Paris, Parislilerin dinlenebileceği ve aynı zamanda doğanın tadını çıkarabileceği çok sayıda yeşil alana sahiptir. Elbette tarih severler için Jardin du Luxembourg, romantikler için Parc Monceau ve biraz yükseklik için Parc des Buttes-Chaumont bulunmaktadır.
Daha güneyde Parc de Bercy yer almaktadır.Paris'teki Accor Arena'nın hemen arkasında yer alan Parc de Bercy, bölge sakinlerine 14 hektarlık güzel bir yeşil alan sunmaktadır. 1993 yılında oluşturulan ve üç bahçeden oluşan alan, düzenli ziyaretçilere ve meraklılara doğa ve kültürün güzel bir karışımını sunmaktadır.
Eğer Paris'teki bu parkın ara sokaklarında dolaştıysanız, birkaç büyük bronz heykelle yüz yüze gelmiş olabilirsiniz. Seine Nehri tarafındaki çimenlik alanda, merdivenlerin tepesi ile Simone de Beauvoir yaya köprüsü arasında sergilenen bu bronz eserler Rachid Khimoune'a aittir. 21. yüzyıla girişimizi kutlamak üzere 2001 yılında açılan bu etkileyici heykeller bizi dünya çapında fantastik bir yolculuğa çıkarıyor!
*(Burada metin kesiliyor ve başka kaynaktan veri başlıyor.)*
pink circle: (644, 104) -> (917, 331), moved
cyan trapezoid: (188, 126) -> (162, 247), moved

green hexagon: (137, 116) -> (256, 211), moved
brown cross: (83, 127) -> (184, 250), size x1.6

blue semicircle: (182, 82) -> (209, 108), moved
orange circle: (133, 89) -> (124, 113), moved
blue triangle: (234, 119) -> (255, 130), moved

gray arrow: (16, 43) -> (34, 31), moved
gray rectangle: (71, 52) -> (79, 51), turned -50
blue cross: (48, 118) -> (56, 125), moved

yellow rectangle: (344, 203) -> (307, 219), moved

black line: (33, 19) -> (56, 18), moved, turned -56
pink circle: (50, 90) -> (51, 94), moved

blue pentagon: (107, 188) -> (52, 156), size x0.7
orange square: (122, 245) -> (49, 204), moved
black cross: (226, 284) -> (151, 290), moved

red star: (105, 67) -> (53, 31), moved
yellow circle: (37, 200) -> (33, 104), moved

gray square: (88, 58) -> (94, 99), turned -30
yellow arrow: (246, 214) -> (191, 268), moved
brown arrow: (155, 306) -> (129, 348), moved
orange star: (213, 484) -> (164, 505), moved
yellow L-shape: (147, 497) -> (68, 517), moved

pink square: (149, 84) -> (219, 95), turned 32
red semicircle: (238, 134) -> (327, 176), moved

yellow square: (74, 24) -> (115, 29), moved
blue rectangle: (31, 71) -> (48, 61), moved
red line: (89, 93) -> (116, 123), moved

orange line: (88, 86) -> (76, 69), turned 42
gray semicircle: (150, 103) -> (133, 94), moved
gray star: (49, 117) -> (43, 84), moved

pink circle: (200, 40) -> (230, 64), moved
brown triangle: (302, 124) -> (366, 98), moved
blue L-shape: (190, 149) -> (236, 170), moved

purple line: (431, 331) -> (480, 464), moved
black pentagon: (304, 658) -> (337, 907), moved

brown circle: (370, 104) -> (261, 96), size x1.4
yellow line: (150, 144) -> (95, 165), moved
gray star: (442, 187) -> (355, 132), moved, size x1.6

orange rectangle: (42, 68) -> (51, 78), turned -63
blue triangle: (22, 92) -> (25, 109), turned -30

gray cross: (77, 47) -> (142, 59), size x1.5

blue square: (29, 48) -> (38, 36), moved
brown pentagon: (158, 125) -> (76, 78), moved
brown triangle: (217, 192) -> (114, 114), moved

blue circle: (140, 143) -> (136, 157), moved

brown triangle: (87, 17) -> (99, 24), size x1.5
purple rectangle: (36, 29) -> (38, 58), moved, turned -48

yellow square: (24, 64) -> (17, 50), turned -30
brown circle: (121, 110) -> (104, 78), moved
Kısaca "Dünya Çocukları " olarak adlandırılan bu çocuk heykelleri, dünyanın çeşitli ülkelerinin kültürlerinden esinlenerek tasarlanmıştır. Bunlar arasında İspanya'dan Marie-Carmen, İtalya'dan Enzo, Fas'tan Mohammed, Meksika'dan Felipe, New York'tan Jim ve Brezilya'dan Antonio yer alıyor. Sonuçta bu 21 ayrı heykel, hem özgün hem de eğlenceli bir anıtsal enstalasyon ortaya çıkarıyor.
1953 yılında Decazeville, Aveyron'da doğan Rachid Khimoune, 1974 yılında École supérieure des Beaux-Arts de Paris'ten mezun oldu. Başlangıçta resimden etkilenen Khimoune, sonunda heykele yöneldi ve bir dizi ödül kazandı. 1980 yılında Prix de la Fondation de France'a layık görüldü. Ayrıca 2002 yılında Chevalier des Arts et Lettres ve 2007 yılında Chevalier de la Légion d'Honneur unvanlarını almıştır.
Sanatçının web sitesinde açıkladığı gibi, 'Les Enfants du Monde ' dünyanın dört bir yanına dağılmış kaldırım taşları, rögar kapakları ve kırık zift kalıplarından oluşturuldu. Açılışa yerleştirilen plakette"Dünyadaki tüm asfaltın aynı göründüğünü düşünebilirsiniz, ancak bir şehirden diğerine, ağaç ızgaraları ve rögar kapakları, cildinizdeki bir dövme gibi, şehrin kimliğini ve hatta tarihinizi ortaya çıkaran ayırt edici özelliklerdir" yazıyor. Sanatçının dünyanın dört bir yanında ziyaret ettiği şehirlerin kentsel mekânlarından aldığı unsur ve motifleri kullanan bu heykeller, tüm bu kültürler arasında evrensel bir bağ kuruyor.